== Goal of the exercise ==
Identify all lines in the data containing the string "Aitkin". Copy them out.

== Provided material ==
= = = = = = =

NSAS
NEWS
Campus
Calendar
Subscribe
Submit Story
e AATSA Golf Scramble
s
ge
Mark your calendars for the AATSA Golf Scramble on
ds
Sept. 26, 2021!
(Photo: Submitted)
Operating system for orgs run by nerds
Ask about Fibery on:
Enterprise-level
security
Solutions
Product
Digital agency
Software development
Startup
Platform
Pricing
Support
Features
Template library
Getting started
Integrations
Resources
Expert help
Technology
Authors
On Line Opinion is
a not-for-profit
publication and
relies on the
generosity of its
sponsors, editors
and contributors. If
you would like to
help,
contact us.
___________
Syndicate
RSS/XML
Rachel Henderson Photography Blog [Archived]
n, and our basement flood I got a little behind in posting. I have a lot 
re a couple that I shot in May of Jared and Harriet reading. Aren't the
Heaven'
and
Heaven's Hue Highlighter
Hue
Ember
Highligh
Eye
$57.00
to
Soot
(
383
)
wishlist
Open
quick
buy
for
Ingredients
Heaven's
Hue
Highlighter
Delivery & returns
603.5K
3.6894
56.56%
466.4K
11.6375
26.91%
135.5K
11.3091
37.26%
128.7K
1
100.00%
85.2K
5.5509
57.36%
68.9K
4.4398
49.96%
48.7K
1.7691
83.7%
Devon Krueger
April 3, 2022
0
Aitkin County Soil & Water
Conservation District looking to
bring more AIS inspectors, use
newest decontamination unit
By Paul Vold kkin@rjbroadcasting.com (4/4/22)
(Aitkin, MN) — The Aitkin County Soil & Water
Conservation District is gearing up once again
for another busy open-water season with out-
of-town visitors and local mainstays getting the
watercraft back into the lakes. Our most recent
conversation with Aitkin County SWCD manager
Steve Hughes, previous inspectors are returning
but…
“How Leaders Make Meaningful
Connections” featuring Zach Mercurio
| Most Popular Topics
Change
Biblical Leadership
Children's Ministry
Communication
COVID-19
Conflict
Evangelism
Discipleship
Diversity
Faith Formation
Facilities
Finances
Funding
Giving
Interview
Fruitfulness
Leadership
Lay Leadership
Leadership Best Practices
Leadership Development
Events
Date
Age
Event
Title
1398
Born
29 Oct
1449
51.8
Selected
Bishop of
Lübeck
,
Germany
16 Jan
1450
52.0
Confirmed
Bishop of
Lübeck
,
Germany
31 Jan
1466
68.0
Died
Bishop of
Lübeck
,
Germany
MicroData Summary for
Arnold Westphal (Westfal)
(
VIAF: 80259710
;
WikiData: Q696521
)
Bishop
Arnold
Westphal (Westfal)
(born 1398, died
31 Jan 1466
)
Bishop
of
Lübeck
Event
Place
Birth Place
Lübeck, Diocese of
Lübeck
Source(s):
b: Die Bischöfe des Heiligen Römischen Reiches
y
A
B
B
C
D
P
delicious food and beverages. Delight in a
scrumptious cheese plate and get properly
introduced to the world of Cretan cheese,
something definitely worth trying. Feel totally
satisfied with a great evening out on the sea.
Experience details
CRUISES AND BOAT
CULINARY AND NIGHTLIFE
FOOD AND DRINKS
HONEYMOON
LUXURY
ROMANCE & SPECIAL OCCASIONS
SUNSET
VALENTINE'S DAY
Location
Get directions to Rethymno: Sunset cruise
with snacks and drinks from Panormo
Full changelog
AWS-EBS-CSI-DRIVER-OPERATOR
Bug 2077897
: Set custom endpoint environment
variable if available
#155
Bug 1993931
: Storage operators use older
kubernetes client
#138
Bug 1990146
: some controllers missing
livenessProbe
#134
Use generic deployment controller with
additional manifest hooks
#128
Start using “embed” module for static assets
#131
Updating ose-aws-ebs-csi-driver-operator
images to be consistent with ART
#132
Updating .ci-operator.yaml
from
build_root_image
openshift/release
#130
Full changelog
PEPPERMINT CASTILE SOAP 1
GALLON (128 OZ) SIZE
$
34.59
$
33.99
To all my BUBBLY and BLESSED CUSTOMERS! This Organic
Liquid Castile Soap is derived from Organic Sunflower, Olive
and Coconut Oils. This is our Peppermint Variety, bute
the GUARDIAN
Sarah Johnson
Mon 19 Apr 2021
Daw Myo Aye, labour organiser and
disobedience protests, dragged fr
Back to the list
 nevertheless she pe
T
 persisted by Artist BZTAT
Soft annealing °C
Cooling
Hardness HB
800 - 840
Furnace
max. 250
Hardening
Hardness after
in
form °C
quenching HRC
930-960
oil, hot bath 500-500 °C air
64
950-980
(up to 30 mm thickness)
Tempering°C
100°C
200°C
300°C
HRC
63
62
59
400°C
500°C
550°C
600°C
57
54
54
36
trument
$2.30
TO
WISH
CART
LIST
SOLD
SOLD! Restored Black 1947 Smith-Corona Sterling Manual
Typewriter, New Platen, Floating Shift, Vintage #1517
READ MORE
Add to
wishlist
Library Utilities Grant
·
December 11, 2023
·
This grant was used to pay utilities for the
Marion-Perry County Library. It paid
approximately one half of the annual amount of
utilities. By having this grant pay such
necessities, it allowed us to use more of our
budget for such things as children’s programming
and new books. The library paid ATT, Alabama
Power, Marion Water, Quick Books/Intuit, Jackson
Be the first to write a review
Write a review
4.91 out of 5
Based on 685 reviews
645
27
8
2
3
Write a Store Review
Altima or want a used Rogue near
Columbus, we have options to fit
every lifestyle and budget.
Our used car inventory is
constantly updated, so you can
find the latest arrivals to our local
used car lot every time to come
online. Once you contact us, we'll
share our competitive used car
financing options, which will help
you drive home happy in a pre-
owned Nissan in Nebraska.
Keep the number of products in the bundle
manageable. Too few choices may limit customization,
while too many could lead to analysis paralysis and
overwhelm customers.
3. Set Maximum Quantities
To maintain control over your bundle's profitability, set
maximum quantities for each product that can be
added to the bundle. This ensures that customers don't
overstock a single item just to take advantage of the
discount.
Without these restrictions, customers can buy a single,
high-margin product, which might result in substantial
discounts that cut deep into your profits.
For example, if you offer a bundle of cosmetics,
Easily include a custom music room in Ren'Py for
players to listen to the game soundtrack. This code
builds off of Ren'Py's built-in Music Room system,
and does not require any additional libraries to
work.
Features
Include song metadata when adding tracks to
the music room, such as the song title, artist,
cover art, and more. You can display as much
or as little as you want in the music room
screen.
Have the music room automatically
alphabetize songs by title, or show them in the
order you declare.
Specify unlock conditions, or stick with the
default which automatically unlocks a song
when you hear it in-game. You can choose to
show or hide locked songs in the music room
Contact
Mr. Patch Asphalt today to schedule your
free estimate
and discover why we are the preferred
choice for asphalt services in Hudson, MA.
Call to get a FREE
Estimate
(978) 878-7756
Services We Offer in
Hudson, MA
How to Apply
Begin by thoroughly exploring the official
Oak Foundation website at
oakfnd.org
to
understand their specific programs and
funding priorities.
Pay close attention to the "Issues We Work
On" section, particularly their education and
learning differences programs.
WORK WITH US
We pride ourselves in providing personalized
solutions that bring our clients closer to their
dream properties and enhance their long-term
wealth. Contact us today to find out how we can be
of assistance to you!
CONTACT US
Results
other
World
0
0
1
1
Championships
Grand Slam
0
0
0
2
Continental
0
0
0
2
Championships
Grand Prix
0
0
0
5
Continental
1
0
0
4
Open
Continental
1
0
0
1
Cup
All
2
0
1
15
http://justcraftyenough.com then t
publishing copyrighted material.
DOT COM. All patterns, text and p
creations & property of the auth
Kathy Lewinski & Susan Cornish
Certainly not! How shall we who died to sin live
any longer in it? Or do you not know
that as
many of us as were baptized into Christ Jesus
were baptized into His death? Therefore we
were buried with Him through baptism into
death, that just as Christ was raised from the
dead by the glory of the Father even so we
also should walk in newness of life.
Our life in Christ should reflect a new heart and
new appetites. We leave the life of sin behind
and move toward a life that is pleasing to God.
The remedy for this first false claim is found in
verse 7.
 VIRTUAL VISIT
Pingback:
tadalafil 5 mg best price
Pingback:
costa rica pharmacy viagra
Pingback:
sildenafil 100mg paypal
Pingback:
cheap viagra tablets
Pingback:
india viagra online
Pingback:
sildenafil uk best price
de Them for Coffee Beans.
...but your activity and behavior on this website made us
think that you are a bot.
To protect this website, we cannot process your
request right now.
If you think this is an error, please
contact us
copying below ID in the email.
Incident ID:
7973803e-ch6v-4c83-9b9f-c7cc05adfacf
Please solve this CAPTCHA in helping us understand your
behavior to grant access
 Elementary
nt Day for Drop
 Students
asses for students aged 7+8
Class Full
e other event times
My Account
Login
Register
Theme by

= = = = = = =

== Solution to the exercise ==
Aitkin County Soil & Water
(Aitkin, MN) — The Aitkin County Soil & Water
conversation with Aitkin County SWCD manager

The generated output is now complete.